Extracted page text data

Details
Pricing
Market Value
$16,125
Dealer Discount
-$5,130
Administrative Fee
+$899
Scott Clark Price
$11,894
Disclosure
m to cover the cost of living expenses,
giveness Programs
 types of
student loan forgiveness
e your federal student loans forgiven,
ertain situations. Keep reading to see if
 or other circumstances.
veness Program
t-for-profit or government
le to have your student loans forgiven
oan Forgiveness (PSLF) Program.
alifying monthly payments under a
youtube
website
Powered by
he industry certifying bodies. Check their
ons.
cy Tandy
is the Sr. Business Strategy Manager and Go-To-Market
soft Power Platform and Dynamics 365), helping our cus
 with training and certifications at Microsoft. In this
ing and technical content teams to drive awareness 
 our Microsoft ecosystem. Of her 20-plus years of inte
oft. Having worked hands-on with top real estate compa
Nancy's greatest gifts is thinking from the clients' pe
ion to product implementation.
==
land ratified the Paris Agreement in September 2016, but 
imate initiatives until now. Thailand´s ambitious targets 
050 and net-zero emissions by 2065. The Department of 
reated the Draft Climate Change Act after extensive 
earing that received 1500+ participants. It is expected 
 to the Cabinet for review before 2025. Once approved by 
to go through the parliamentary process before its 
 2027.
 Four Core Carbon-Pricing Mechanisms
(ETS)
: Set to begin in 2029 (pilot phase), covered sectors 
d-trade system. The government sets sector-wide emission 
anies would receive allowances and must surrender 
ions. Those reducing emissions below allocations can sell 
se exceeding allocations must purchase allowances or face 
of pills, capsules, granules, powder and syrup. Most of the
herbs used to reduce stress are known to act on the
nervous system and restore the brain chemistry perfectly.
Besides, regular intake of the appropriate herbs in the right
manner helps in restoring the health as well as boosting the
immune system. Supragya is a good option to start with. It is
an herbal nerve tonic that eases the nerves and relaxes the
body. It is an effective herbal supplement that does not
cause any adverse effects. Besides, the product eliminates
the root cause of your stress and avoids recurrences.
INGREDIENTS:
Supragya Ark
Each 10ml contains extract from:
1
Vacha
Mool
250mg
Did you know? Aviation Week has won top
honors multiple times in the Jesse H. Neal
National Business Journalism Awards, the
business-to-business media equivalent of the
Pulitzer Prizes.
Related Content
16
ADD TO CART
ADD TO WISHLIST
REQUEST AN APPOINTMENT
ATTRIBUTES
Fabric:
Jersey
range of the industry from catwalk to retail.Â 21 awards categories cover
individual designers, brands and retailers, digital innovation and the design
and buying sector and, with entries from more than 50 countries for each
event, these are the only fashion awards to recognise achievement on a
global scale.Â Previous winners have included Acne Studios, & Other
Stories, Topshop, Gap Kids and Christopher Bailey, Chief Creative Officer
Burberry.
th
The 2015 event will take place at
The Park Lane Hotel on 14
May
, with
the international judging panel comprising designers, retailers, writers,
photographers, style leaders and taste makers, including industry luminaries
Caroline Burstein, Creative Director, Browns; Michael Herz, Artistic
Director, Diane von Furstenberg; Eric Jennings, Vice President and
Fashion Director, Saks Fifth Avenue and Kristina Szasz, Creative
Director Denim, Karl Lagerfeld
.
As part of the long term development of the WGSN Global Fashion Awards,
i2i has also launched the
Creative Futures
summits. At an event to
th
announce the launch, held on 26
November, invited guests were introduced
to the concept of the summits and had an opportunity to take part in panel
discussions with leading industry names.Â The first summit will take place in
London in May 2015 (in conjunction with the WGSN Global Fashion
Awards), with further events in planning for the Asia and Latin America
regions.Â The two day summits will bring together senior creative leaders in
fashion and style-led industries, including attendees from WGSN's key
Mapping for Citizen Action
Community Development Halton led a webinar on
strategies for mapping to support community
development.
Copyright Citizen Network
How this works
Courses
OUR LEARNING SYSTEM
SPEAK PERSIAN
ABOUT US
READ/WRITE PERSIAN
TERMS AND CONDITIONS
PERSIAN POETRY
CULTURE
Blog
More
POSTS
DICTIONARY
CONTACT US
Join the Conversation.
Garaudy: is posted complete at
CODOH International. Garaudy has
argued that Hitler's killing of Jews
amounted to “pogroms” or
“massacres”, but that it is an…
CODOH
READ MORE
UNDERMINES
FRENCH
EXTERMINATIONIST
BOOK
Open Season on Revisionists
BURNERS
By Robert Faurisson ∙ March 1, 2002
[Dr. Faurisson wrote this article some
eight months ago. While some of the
...
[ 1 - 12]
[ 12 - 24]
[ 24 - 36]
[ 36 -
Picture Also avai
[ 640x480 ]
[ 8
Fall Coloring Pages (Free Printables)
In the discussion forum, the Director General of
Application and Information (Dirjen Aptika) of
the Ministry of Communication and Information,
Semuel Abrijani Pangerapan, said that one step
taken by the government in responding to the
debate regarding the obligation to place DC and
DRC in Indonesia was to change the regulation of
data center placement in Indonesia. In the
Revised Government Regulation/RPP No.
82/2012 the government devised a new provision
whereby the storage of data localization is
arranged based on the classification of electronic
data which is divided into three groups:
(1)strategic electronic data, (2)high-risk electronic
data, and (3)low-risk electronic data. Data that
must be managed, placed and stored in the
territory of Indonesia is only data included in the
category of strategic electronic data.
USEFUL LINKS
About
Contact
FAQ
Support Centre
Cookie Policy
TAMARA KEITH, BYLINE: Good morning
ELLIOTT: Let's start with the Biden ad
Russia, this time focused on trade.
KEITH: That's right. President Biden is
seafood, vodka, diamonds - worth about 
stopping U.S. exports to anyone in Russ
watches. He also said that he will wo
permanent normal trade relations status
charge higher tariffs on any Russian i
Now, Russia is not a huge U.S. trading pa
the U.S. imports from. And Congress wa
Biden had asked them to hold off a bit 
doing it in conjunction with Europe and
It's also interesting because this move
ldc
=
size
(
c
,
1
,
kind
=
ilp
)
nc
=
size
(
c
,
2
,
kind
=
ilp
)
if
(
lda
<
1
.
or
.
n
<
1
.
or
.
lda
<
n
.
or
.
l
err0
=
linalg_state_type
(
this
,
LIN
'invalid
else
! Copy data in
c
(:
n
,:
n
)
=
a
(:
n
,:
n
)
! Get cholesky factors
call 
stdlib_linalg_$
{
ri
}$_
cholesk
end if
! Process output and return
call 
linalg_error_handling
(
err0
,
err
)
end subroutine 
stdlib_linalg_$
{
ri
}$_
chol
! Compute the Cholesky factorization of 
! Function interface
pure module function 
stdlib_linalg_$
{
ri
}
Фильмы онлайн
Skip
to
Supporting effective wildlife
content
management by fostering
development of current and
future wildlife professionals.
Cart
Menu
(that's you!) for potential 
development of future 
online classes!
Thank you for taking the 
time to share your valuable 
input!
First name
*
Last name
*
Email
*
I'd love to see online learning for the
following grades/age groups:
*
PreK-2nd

• _Requirement_
Across the entries above, find each line with the word "KEITH" and please copy it out.

• _Task response_
TAMARA KEITH, BYLINE: Good morning
KEITH: That's right. President Biden is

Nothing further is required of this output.